**PROBLEM**
An exact copy is needed of each line from the one including "COMPROVAÇÃO" through the last line of the entries, both ends counted, with nothing added.

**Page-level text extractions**

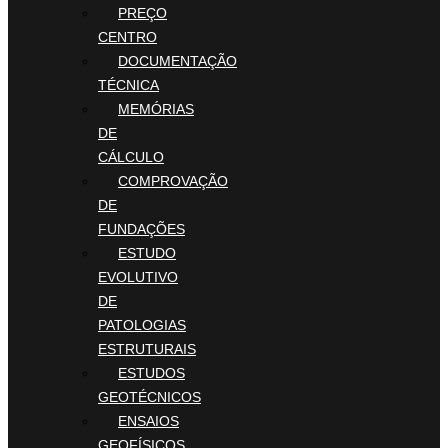
PREÇO
CENTRO
DOCUMENTAÇÃO
TÉCNICA
MEMÓRIAS
DE
CÁLCULO
COMPROVAÇÃO
DE
FUNDAÇÕES
ESTUDO
EVOLUTIVO
DE
PATOLOGIAS
ESTRUTURAIS
ESTUDOS
GEOTÉCNICOS
ENSAIOS
GEOFÍSICOS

**RESPONSE TO THIS TASK**
COMPROVAÇÃO
DE
FUNDAÇÕES
ESTUDO
EVOLUTIVO
DE
PATOLOGIAS
ESTRUTURAIS
ESTUDOS
GEOTÉCNICOS
ENSAIOS
GEOFÍSICOS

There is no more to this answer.